▶ ASSIGNMENT
If a line in the material below has the string "niet", copy it out.

#### GIVEN DATA ####

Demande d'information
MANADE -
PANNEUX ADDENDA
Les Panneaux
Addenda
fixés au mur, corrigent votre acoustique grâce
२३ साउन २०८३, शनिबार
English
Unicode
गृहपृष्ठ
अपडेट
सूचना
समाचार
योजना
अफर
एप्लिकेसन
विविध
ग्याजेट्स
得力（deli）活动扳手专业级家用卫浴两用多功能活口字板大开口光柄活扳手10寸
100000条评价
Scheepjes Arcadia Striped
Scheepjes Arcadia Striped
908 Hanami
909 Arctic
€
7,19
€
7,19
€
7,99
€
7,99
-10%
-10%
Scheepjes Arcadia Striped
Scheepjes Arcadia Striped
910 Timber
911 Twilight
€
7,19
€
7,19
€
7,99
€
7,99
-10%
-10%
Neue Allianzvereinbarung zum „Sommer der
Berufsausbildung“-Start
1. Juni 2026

####
#### GIVEN DATA ####

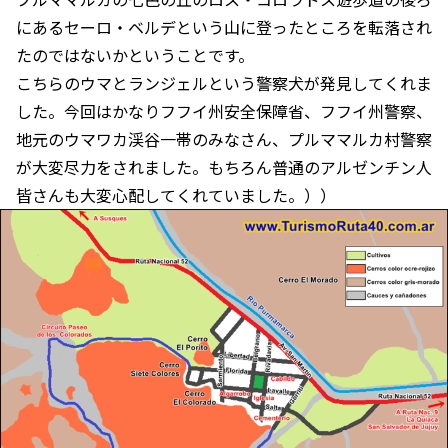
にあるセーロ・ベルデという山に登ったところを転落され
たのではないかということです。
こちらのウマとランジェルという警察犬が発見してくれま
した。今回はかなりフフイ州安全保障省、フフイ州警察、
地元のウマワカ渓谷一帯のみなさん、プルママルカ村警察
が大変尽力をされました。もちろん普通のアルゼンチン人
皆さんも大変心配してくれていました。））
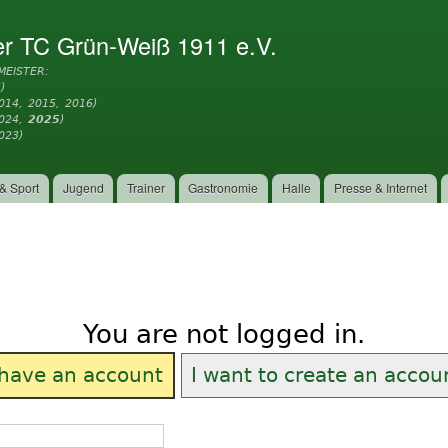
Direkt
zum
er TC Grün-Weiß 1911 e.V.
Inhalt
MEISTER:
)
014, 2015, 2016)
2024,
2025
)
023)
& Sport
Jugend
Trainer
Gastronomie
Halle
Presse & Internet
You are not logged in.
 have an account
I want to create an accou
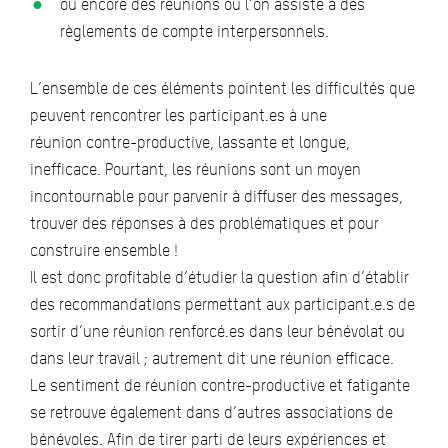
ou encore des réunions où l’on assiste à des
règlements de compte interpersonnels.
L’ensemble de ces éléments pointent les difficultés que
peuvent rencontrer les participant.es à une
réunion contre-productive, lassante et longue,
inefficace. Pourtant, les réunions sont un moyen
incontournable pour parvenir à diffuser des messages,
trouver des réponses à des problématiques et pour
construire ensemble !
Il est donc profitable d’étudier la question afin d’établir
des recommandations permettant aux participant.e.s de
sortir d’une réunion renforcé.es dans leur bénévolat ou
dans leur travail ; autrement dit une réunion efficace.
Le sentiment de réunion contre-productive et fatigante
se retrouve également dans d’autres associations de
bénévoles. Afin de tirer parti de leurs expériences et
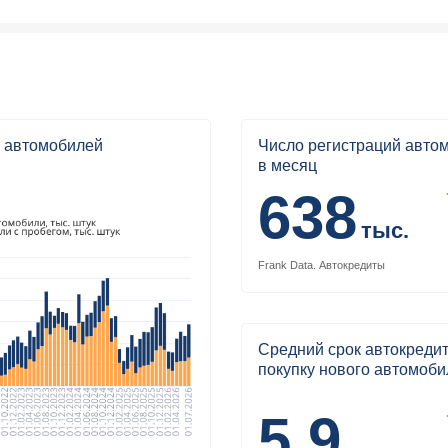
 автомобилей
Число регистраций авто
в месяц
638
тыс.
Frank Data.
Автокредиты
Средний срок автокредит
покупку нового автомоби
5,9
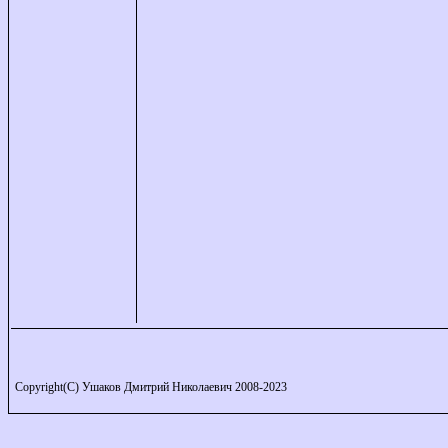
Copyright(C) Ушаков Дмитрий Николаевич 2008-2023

####
#### GIVEN DATA ####

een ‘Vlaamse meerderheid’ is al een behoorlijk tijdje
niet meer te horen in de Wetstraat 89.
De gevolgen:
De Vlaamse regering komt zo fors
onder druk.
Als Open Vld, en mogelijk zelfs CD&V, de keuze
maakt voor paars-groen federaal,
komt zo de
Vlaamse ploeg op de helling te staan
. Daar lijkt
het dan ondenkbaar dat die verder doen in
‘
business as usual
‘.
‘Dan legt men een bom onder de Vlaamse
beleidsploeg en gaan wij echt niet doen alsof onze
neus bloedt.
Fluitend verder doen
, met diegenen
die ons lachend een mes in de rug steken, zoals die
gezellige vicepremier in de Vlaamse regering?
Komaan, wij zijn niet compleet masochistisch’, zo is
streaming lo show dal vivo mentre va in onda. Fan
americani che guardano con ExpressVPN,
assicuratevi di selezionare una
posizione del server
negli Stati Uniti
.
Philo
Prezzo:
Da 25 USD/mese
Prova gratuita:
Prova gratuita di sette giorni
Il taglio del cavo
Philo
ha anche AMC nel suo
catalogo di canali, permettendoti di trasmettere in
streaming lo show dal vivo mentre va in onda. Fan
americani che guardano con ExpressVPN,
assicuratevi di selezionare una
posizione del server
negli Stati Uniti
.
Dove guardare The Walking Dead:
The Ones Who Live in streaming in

####

▶ OUTPUT FOR THIS TASK
niet meer te horen in de Wetstraat 89.
beleidsploeg en gaan wij echt niet doen alsof onze
Komaan, wij zijn niet compleet masochistisch’, zo is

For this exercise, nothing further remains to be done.